Geo queries in Elasticsearch are used to search for documents based on their geographical location. Elasticsearch supports various geo queries to perform spatial searches and filter documents within a certain distance or geographic shape.

Here are some commonly used geo queries in Elasticsearch:

i.) Geo Distance Query: The geo_distance query allows you to search for documents within a certain distance from a specified location. You can define the distance as a radius or use other distance units such as miles or kilometers. For example, to search for documents within 10 kilometers of latitude 51.5074 and longitude -0.1278 (coordinates of London), you can use the following query:

{
  "geo_distance": {
    "distance": "10km",
    "location": {
      "lat": 51.5074,
      "lon": -0.1278
    }
  }
}

ii.) Geo Bounding Box Query: The geo_bounding_box query allows you to search for documents within a rectangular bounding box defined by two sets of coordinates. It is useful when you want to find documents within a specific area. For example, to search for documents within the bounding box defined by the top-left corner (lat1, lon1) and bottom-right corner (lat2, lon2), you can use the following query:

{
  "geo_bounding_box": {
    "location": {
      "top_left": {
        "lat": 52.074,
        "lon": 45.986
      },
      "bottom_right": {
        "lat": -0.1278,
        "lon": -1.4353
      }
    }
  }
}

iii.) Geo Polygon Query: The geo_polygon query allows you to search for documents within a specified polygon defined by multiple latitude-longitude points. It is useful when you want to find documents within a custom-shaped area. For example, to search for documents within a polygon defined by three points (A, B, C), you can use the following query:

{
  "geo_polygon": {
    "location": {
      "points": [
        {
          "lat": latA,
          "lon": lonA
        },
        {
          "lat": latB,
          "lon": lonB
        },
        {
          "lat": latC,
          "lon": lonC
        }
      ]
    }
  }
}

5. Match Queries

The Match Query in Elasticsearch is a full-text query that is used to search for documents based on a specific text value or a set of analyzed terms. It analyzes the search query text using the same analyzer that was used at index time for the specified field, enabling the search to match documents that contain the analyzed terms.
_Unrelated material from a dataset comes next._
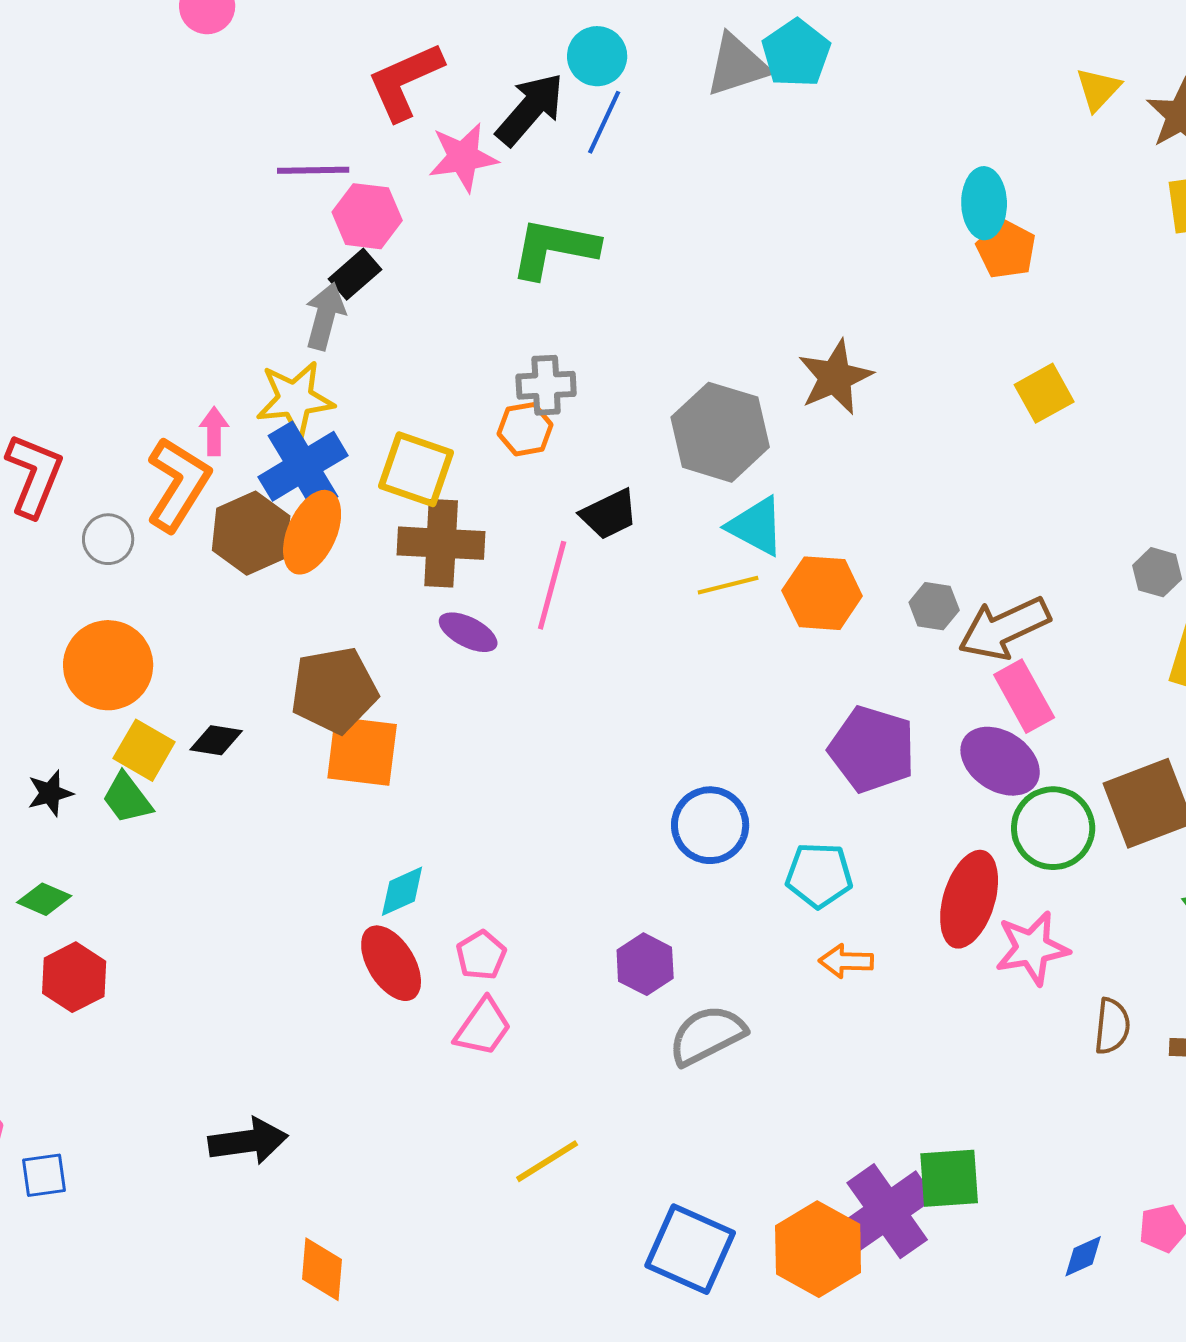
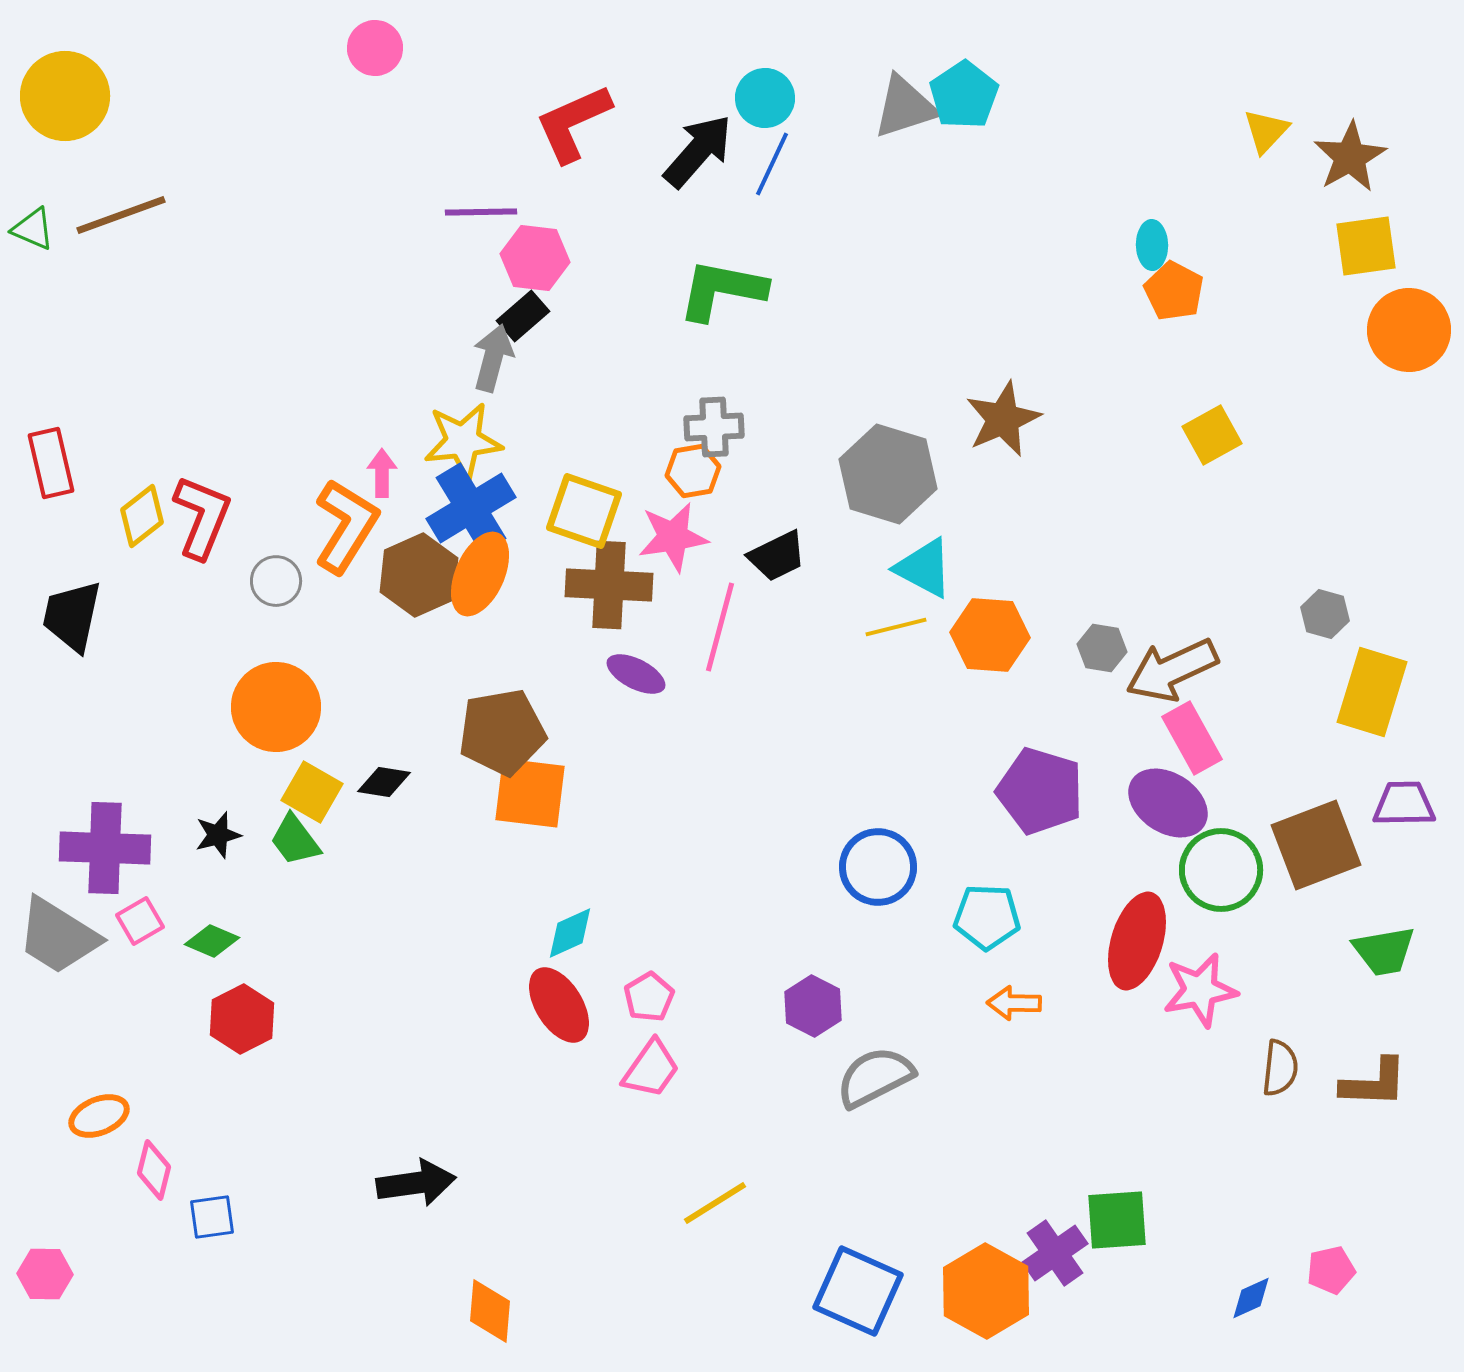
pink star: (463, 157) -> (673, 537), moved
cyan ellipse: (984, 203) -> (1152, 245), size x0.7
purple cross: (887, 1211) -> (1055, 1253), size x0.7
Here is an example of using the Match Query in Elasticsearch:

{
  "query": {
    "match": {
      "title": "search term"
    }
  }
}

In this example, we are searching for documents where the "title" field contains the term "search term". The Match Query will analyze the search term using the analyzer configured for the "title" field and match documents that have the analyzed terms.
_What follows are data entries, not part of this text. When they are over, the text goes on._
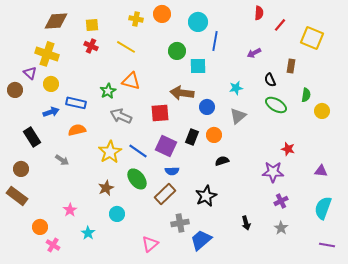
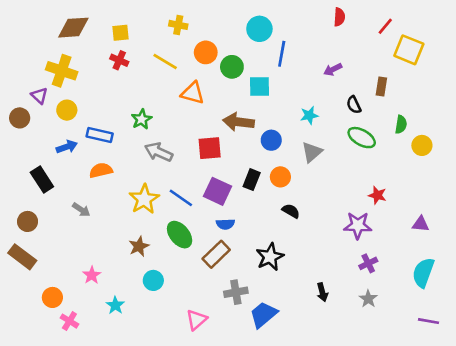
orange circle: (162, 14) -> (206, 52), moved
red line: (280, 25) -> (385, 26), moved
orange triangle: (131, 81) -> (193, 93), moved
black semicircle: (222, 161) -> (291, 211), turned 48

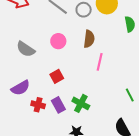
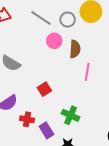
pink circle: (58, 41) -> (54, 41), moved
purple rectangle: (58, 105) -> (46, 130), moved

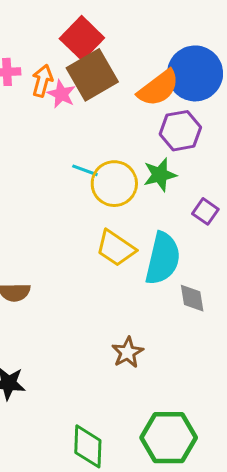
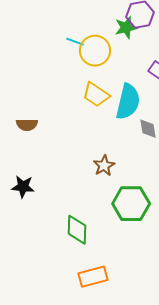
green star: (160, 175) -> (126, 28), moved
green hexagon: (169, 438) -> (131, 204), moved

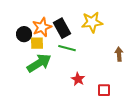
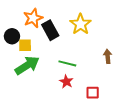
yellow star: (92, 22) -> (80, 24), turned -30
orange star: (42, 27) -> (33, 18), moved
green line: (67, 48) -> (67, 63), moved

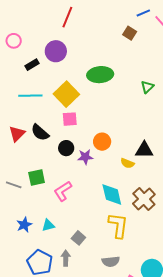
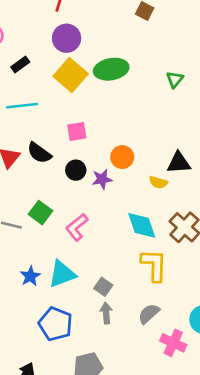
purple circle: (56, 51) -> (67, 38), moved
yellow square: (66, 94) -> (71, 75), moved
green square: (37, 178) -> (41, 213), turned -36
cyan triangle: (48, 225) -> (62, 274), size x1.6
gray arrow: (66, 258) -> (106, 313), moved
gray semicircle: (111, 261) -> (149, 314), turned 150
By default, the Match Query performs an OR operation, meaning it will return documents that match any of the analyzed terms. If you want to perform an AND operation and retrieve documents that match all the terms, you can specify the "operator" parameter as "AND" in the query:

{
  "query": {
    "match": {
      "title": {
        "query": "search term",
        "operator": "AND"
      }
    }
  }
}

Additionally, you can control the relevance scoring of the Match Query using parameters such as "fuzziness" for approximate matching, "boost" to adjust the relevance score, and minimum_should_match to specify the minimum number of terms that should match.

6. Range Queries

Range queries in Elasticsearch are used to search for documents that fall within a specified range of values in a numeric or date field. Range queries allow you to define inclusive or exclusive boundaries and can be used to filter documents based on a specific range.
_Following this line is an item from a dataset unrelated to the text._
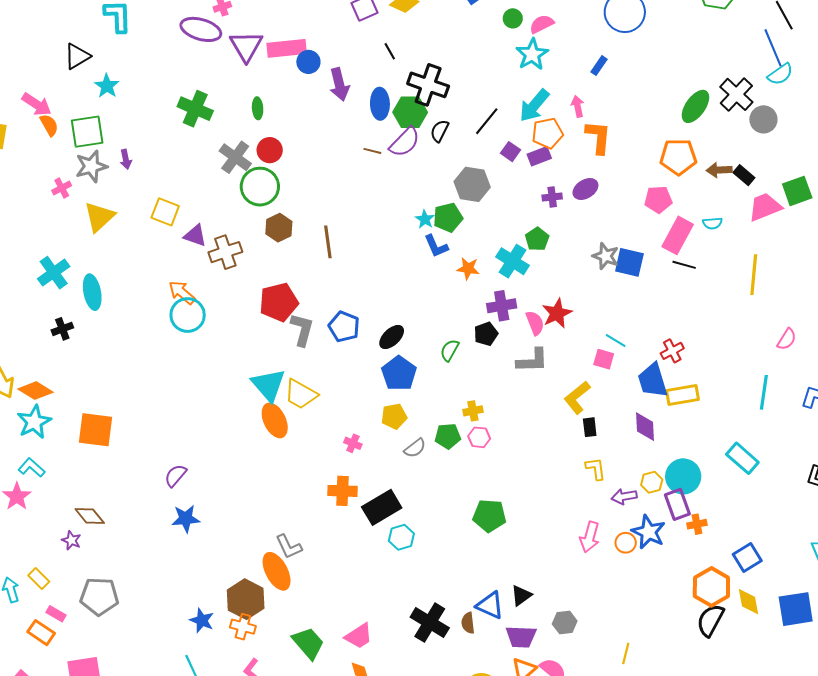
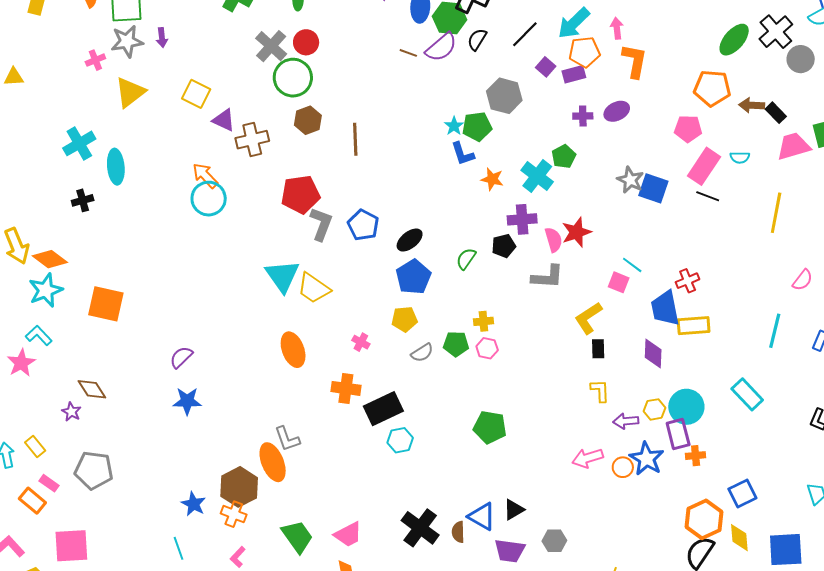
orange ellipse: (275, 420) -> (293, 350), moved
pink arrow: (590, 537) -> (588, 458), turned 52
Here are examples of different range queries in Elasticsearch:

i.) Numeric Range Query: The numeric range query is used to search for documents within a range of numeric values in a field. For example, to search for documents where the "price" field is between 10 and 100, you can use the following range query:

{
  "range": {
    "price": {
      "gte": 10,
      "lte": 100
    }
  }
}

In this example, the gte parameter specifies a greater-than-or-equal-to condition, and the lte parameter specifies a less-than-or-equal-to condition. You can also use gt (greater-than) and lt (less-than) for exclusive boundaries.

ii.) Date Range Query: The date range query is used to search for documents within a range of dates or timestamps. For example, to search for documents created between two specific dates, you can use the following range query:

{
  "range": {
    "created_at": {
      "gte": "2022-01-01",
      "lte": "2022-12-31"
    }
  }
}

In this example, the created_at field is assumed to be of date or timestamp type, and the gte and lte parameters define the inclusive range of dates.

iii.) IP Range Query: The IP range query is used to search for documents within a range of IP addresses. For example, to search for documents where the ip_address field is within a specific IP range, you can use the following range query:

{
  "range": {
    "ip_address": {
      "gte": "192.168.0.0",
      "lte": "192.168.255.255"
    }
  }
}

In this example, the ip_address field is assumed to be of IP address type, and the gte and lte parameters specify the inclusive range of IP addresses.

Boosting and Scoring Queries

Elasticsearch has a default mechanism by which it sorts queries based on relevance scores. This score is arrived when the documents exactly match the query.

The relevance score is a positive floating point number returned by the search API's _score metadata field. The higher the _score, the more relevant the document. There are a variety of ways to calculate relevance scores based on query type, but the calculation also depends on whether the query clause is run in a query or filter context.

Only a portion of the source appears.